Daqui, do lugar rotineiro onde me escondo, quase um Clark kent atrás de grandes óculos e uma pasta de professor, dei por exercitar-me amante, e que exercício profundo de descentralização. Num quase abrir mão da imortalidade pela substanciação concreta do amor, enquanto todas as minhas partes iam pelo mundo em busca do encantamento, aqui, de aparência rotineira e medíocre, decidi por agregar à minha vontade, outra; aos meus sonhos, outros; à minha ideia de realização, outra... E de quanto aprendizado isso me foi!!! Antes, apenas sabendo-me amante, agora sendo amante.
E como é maravilhosa a alma amante!!! Ela sacode-nos em nossas raízes e balança nossos ramos mais extensos como que para testar nosso eixo e nossa segurança; confunde a nossa com outra segurança; faz mesmo acreditar que nosso coração bate em outro corpo poético; faz coisas imensas parecerem pequenas e, também seu inverso, coisas pequenas parecerem grandes; garante aos nossos limites uma elasticidade tão grande que nos constrangemos em nossa própria compreensão de nós mesmos...
Se me gostava amador, muito mais agora me gosto amante...
Meio patético, eu sei. Mas até esse ser patético me agrada... rsrsrsrsrsrs... Inclusive quando confunde alguns tolos que me acreditam apenas sabedor do uso do coração como único músculo que pulsa; ignorantes eu sua parca visão, e também não teriam como saber, sei fazer bom uso de outros músculos que pulsam, mas, estão certos, prefiro fazer-lhes uso em conjunto: um pulso estimulando outro, e outros em cadeia pelo corpo e pela alma até um êxtase real que dura horas, dias, semanas, anacrônico a qualquer simples ato que o tenha dado origem.

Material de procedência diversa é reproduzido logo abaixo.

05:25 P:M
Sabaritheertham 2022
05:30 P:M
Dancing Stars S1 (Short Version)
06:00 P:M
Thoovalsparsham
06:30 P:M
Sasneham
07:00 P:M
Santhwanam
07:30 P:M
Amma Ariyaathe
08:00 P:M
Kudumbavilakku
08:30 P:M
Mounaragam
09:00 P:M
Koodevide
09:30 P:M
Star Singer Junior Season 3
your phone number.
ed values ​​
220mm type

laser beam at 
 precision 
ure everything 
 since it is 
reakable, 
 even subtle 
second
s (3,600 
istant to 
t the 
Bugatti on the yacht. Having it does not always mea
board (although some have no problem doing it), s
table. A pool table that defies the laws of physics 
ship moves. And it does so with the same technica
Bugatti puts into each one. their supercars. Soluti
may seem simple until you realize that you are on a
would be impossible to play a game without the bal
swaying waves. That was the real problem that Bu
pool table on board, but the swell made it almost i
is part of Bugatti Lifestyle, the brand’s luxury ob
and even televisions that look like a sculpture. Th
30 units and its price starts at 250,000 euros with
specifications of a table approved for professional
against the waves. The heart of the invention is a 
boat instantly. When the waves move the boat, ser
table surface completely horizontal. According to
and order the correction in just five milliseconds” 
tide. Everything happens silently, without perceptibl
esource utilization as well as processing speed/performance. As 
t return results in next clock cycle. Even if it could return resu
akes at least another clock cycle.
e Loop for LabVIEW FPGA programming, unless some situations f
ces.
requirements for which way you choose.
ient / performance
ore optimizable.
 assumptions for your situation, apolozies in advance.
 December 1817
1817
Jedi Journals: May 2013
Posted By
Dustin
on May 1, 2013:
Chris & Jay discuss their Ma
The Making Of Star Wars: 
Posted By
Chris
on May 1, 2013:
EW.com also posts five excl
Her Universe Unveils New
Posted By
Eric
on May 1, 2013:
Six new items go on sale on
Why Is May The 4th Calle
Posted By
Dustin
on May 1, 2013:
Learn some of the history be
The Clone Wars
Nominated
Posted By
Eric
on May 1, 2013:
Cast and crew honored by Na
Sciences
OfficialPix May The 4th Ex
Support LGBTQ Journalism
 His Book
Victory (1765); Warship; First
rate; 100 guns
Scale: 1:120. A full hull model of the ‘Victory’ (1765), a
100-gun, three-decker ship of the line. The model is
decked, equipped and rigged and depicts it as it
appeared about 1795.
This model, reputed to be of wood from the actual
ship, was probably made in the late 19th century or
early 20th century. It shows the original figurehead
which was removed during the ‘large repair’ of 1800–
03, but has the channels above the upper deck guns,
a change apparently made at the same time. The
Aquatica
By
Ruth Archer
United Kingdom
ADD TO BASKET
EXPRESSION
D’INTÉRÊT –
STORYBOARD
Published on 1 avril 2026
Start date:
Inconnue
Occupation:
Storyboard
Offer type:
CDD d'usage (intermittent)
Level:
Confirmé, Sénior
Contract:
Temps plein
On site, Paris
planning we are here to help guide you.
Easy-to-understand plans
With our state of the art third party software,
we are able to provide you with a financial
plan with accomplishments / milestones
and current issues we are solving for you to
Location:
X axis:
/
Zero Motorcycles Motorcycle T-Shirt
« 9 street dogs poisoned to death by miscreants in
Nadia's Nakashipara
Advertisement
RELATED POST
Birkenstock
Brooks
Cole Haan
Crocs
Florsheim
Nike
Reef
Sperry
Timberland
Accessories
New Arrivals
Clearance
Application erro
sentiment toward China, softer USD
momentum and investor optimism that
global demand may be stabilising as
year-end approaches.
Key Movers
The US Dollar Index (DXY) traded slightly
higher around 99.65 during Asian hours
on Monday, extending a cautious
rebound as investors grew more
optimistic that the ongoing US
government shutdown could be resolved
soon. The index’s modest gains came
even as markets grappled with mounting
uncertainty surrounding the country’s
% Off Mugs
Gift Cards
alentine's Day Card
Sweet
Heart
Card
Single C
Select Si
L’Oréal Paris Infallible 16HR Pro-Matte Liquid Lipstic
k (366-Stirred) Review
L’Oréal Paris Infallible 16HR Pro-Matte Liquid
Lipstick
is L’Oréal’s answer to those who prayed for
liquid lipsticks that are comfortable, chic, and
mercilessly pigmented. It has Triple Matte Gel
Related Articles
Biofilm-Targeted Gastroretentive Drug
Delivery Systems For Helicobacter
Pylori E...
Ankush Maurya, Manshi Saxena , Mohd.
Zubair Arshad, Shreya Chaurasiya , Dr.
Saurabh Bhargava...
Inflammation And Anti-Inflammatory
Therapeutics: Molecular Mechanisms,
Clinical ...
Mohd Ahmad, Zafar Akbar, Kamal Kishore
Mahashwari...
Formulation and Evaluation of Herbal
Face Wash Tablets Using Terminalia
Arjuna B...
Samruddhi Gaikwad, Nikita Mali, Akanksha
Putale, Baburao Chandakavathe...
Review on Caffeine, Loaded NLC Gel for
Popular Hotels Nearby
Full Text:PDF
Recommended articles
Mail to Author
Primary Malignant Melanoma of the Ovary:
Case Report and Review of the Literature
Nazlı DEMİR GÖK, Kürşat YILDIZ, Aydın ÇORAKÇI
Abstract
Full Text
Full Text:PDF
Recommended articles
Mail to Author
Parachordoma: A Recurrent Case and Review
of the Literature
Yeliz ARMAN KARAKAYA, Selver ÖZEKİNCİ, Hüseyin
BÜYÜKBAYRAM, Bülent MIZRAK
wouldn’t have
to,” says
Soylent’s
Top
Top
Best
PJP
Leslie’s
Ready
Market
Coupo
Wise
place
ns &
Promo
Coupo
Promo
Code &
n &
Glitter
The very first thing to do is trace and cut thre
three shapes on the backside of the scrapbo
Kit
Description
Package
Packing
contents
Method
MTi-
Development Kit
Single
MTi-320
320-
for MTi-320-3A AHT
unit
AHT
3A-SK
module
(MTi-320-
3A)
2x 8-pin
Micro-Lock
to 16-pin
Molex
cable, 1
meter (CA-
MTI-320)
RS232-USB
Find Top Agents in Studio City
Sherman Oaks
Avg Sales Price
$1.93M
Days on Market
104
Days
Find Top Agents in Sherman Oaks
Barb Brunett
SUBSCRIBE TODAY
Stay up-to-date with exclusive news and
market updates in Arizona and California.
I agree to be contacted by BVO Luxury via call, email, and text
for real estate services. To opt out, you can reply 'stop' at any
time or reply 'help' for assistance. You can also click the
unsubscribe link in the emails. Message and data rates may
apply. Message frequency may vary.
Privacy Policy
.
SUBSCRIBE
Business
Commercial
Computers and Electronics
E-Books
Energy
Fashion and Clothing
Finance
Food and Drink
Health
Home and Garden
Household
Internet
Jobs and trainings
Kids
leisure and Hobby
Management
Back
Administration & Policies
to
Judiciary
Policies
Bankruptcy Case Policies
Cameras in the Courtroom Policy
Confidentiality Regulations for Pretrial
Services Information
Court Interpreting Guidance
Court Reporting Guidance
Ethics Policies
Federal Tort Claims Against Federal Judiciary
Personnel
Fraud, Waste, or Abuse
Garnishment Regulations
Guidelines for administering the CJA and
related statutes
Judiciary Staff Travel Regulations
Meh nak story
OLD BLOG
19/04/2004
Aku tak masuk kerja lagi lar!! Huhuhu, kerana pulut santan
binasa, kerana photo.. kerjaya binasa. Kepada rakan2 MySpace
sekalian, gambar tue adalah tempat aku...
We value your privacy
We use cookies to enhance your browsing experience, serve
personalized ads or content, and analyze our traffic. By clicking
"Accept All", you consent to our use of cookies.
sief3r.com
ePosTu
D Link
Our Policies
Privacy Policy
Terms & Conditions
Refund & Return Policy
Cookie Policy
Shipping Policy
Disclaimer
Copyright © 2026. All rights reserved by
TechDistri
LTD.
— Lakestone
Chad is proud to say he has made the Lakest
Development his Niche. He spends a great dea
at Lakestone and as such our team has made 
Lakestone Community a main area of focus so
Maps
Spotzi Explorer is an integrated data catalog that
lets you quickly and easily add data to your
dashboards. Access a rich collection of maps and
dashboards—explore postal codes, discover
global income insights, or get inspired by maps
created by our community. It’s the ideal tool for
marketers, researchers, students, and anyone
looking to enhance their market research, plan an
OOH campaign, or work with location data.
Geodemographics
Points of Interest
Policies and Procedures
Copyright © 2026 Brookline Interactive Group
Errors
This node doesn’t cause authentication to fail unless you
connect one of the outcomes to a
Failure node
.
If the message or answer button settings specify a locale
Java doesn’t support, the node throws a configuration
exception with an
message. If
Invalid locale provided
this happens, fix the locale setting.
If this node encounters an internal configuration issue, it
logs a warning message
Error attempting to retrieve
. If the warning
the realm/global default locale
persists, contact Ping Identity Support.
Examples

Escutei, de várias bocas, em várias perspectivas, que todo amor tem suas traições e, embora monogâmico de carteirinha, me descobri traidor. Deixei crescer em meu peito uma paixão antiga, e passei a dedicar meus pensamentos, minha saudade, a ela, de forma a, ao menos nesse instante, não poder estar em qualquer relação sem sentir-me infeliz e traidor.
Para não ser incoerente com tudo o que apregoei, desatei todos os laços, despi-me dos sonhos, peguei de volta o meu coração poético implantando meio que a força em peito outro, e saí, limpo, leve, alegre como a muito não me sentia, em busca da minha antiga paixão. Chorei porque, tendo-a mandado longe e em tantos caminhos, não sabia nem por onde começar a procurá-la. Apenas sentei e chorei a dor da minha saudade... Não imaginava que a verdade dessa saudade pudesse ir tão longe e percorrer os milhares de quilômetros de linhas invisíveis que nos uniam e, uma a uma, todas as partes que deixei livres, foram voltando, e por excelência, para cada uma fiz festa, porque não conseguia deixar de fazê-la tamanho o encantamento que me causavam a cada chegada, pela beleza amadurecida adquirida nesse tempo de emancipação.


E fomos chegando e compondo... compondo e chegando... reabilitando o que se partiu e partiu, sem nunca deixar de ser um, todo. Fomos compondo e chegando, pondo a mesa para um café demorado de fim de tarde. Fomos chegando e compondo a melodia dos que se reencontram...
E os dias, as bobagenzinhas próprias de corações pueril-senis, ganharam nova cor e novo encantamento, agora contempladas por uma multiplicidade de sentidos (sensações e olhares) que, mesmo que tivesse infinitas vidas, abriria mão de todas elas, para levar a cabo, em excelência, apenas uma, essa, vivendo todas no encantamento e na exuberância quase imperceptível de uma só.